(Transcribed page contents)
***
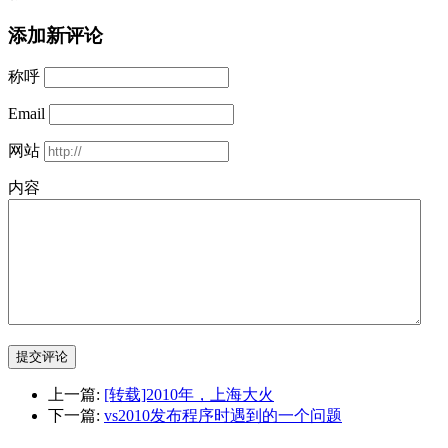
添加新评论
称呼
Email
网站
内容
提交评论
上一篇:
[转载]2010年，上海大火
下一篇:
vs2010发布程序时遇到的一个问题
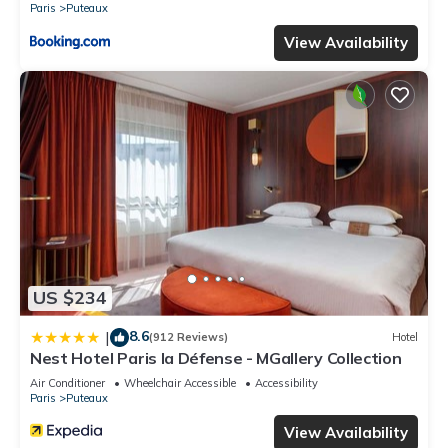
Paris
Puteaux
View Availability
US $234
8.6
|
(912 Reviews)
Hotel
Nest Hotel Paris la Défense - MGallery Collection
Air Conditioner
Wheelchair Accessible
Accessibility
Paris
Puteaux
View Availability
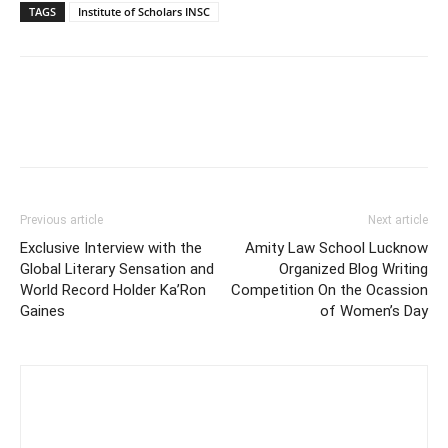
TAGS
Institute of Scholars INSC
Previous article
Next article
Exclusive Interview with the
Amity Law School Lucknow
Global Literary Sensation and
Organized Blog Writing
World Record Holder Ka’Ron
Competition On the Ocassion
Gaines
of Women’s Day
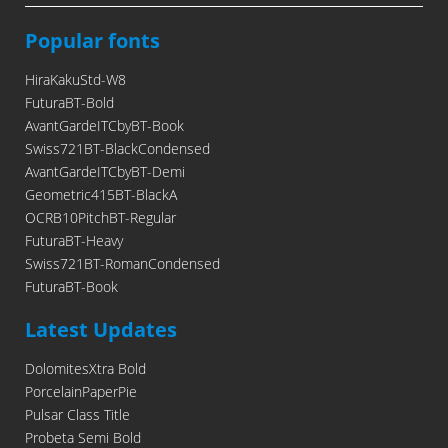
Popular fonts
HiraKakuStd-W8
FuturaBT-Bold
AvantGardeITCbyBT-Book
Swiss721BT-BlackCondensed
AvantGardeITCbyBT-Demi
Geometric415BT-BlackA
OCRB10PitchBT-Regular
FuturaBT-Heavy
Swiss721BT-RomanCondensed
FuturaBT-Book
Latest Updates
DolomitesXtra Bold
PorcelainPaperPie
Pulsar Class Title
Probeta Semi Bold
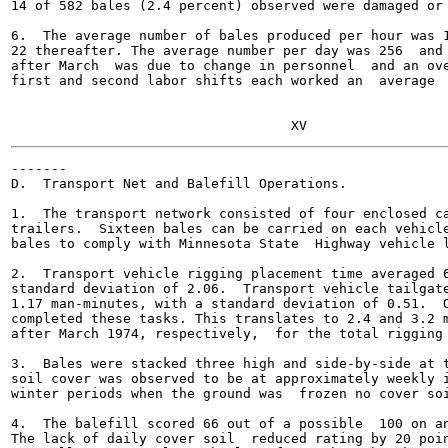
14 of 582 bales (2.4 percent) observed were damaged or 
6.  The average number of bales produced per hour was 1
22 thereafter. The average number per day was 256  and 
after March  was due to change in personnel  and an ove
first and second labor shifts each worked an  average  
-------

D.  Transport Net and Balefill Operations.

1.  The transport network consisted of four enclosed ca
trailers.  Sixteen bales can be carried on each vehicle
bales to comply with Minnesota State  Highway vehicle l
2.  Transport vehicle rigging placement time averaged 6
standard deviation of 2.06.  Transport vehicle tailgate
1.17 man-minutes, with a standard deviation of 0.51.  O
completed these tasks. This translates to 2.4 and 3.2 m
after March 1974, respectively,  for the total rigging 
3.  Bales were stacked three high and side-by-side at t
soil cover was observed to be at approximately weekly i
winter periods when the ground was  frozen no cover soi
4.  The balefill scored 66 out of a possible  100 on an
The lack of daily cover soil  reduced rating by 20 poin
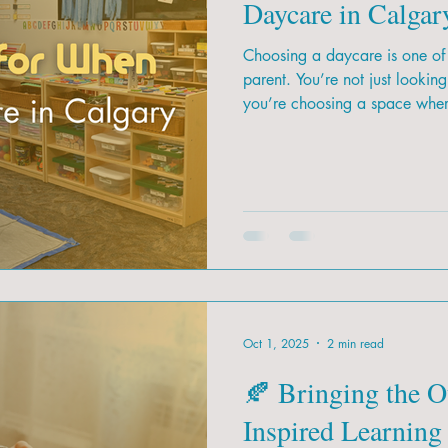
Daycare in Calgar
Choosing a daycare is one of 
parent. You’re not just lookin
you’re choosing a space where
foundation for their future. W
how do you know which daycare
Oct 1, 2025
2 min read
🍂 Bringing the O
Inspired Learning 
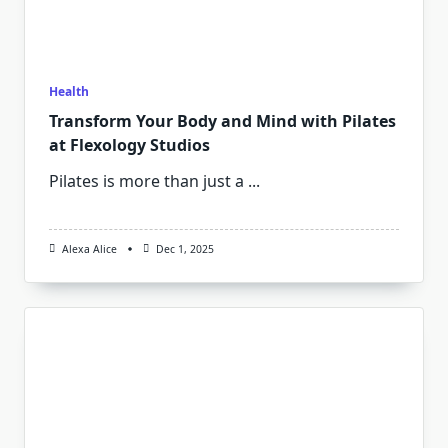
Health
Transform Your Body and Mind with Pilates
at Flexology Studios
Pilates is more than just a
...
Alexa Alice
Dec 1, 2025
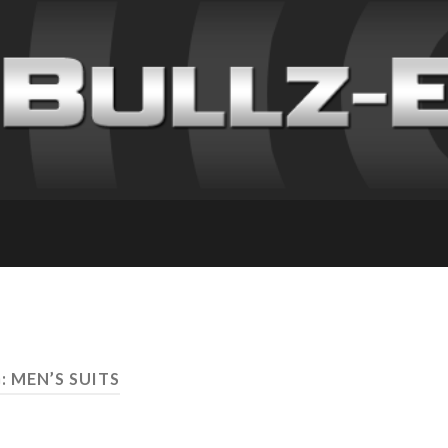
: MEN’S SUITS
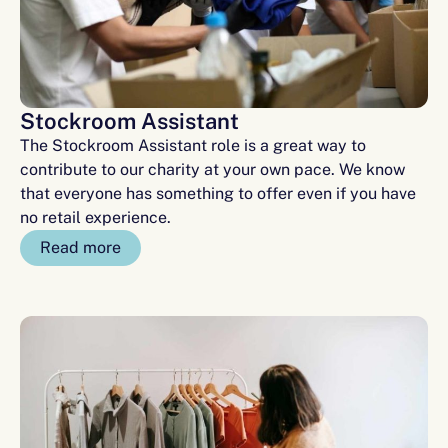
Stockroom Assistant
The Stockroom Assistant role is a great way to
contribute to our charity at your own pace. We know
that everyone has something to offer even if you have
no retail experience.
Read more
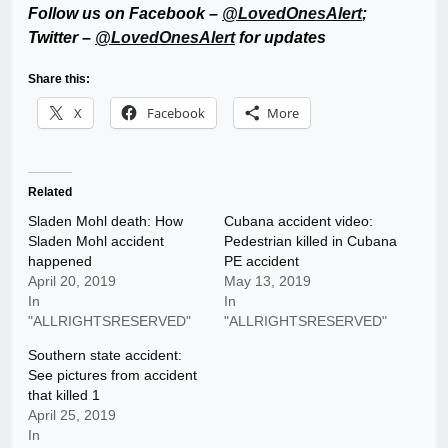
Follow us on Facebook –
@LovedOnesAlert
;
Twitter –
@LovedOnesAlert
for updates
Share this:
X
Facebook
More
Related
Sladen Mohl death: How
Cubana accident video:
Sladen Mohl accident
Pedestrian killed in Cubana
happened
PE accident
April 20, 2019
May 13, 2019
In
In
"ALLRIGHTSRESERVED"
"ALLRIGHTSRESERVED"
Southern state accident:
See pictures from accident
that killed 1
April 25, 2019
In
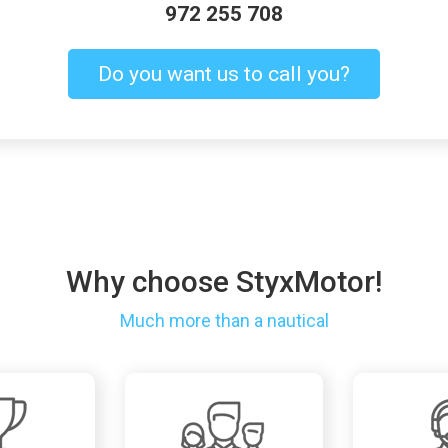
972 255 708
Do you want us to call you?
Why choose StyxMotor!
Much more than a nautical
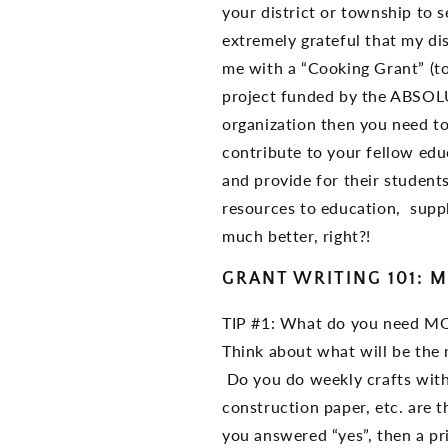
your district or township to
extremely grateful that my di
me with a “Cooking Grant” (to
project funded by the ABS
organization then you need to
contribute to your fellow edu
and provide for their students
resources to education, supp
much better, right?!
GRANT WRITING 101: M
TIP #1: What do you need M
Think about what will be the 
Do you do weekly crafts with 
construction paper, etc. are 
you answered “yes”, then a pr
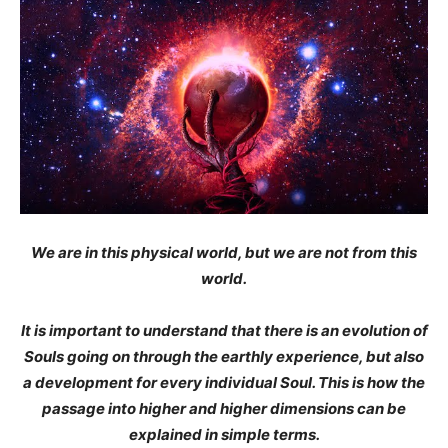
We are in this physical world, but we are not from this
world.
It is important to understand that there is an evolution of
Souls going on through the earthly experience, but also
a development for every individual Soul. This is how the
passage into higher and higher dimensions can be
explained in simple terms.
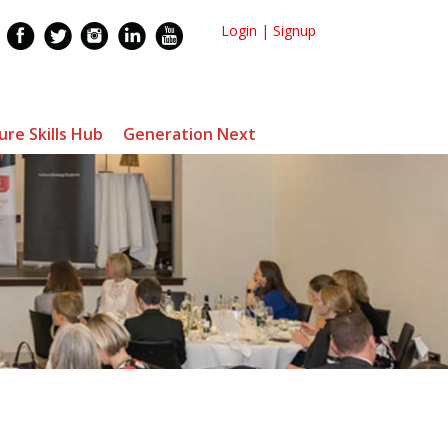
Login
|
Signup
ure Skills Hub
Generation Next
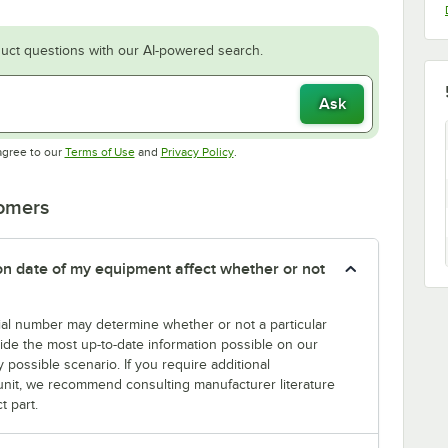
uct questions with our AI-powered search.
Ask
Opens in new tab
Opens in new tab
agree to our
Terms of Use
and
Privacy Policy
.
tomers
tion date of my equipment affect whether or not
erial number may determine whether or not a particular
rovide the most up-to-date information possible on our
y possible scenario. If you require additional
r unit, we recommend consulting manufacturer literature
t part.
***
Extract the entries in full, exactly as they are, minus the pictures.

> **WRITTEN SOLUTION**:
添加新评论
称呼
Email
网站
内容
提交评论
上一篇:
[转载]2010年，上海大火
下一篇:
vs2010发布程序时遇到的一个问题
Paris
Puteaux
View Availability
US $234
8.6
|
(912 Reviews)
Hotel
Nest Hotel Paris la Défense - MGallery Collection
Air Conditioner
Wheelchair Accessible
Accessibility
Paris
Puteaux
View Availability
TAGS
Institute of Scholars INSC
Previous article
Next article
Exclusive Interview with the
Amity Law School Lucknow
Global Literary Sensation and
Organized Blog Writing
World Record Holder Ka’Ron
Competition On the Ocassion
Gaines
of Women’s Day
Popular fonts
HiraKakuStd-W8
FuturaBT-Bold
AvantGardeITCbyBT-Book
Swiss721BT-BlackCondensed
AvantGardeITCbyBT-Demi
Geometric415BT-BlackA
OCRB10PitchBT-Regular
FuturaBT-Heavy
Swiss721BT-RomanCondensed
FuturaBT-Book
Latest Updates
DolomitesXtra Bold
PorcelainPaperPie
Pulsar Class Title
Probeta Semi Bold
14 of 582 bales (2.4 percent) observed were damaged or 
6.  The average number of bales produced per hour was 1
22 thereafter. The average number per day was 256  and 
after March  was due to change in personnel  and an ove
first and second labor shifts each worked an  average  
-------

D.  Transport Net and Balefill Operations.

1.  The transport network consisted of four enclosed ca
trailers.  Sixteen bales can be carried on each vehicle
bales to comply with Minnesota State  Highway vehicle l
2.  Transport vehicle rigging placement time averaged 6
standard deviation of 2.06.  Transport vehicle tailgate
1.17 man-minutes, with a standard deviation of 0.51.  O
completed these tasks. This translates to 2.4 and 3.2 m
after March 1974, respectively,  for the total rigging 
3.  Bales were stacked three high and side-by-side at t
soil cover was observed to be at approximately weekly i
winter periods when the ground was  frozen no cover soi
4.  The balefill scored 66 out of a possible  100 on an
The lack of daily cover soil  reduced rating by 20 poin
Daycare in Calgar
Choosing a daycare is one of 
parent. You’re not just lookin
you’re choosing a space where
foundation for their future. W
how do you know which daycare
Oct 1, 2025
2 min read
🍂 Bringing the O
Inspired Learning 
Health
Transform Your Body and Mind with Pilates
at Flexology Studios
Pilates is more than just a
...
Alexa Alice
Dec 1, 2025
: MEN’S SUITS
Stockroom Assistant
The Stockroom Assistant role is a great way to
contribute to our charity at your own pace. We know
that everyone has something to offer even if you have
no retail experience.
Read more
Follow us on Facebook –
@LovedOnesAlert
;
Twitter –
@LovedOnesAlert
for updates
Share this:
X
Facebook
More
Related
Sladen Mohl death: How
Cubana accident video:
Sladen Mohl accident
Pedestrian killed in Cubana
happened
PE accident
April 20, 2019
May 13, 2019
In
In
"ALLRIGHTSRESERVED"
"ALLRIGHTSRESERVED"
Southern state accident:
See pictures from accident
that killed 1
April 25, 2019
In
972 255 708
Do you want us to call you?
Why choose StyxMotor!
Much more than a nautical
your district or township to
extremely grateful that my di
me with a “Cooking Grant” (to
project funded by the ABS
organization then you need to
contribute to your fellow edu
and provide for their students
resources to education, supp
much better, right?!
GRANT WRITING 101: M
TIP #1: What do you need M
Think about what will be the 
Do you do weekly crafts with 
construction paper, etc. are 
you answered “yes”, then a pr
We are in this physical world, but we are not from this
world.
It is important to understand that there is an evolution of
Souls going on through the earthly experience, but also
a development for every individual Soul. This is how the
passage into higher and higher dimensions can be
explained in simple terms.
Login
|
Signup
ure Skills Hub
Generation Next
uct questions with our AI-powered search.
Ask
Opens in new tab
Opens in new tab
agree to our
Terms of Use
and
Privacy Policy
.
tomers
tion date of my equipment affect whether or not
erial number may determine whether or not a particular
rovide the most up-to-date information possible on our
y possible scenario. If you require additional
r unit, we recommend consulting manufacturer literature
t part.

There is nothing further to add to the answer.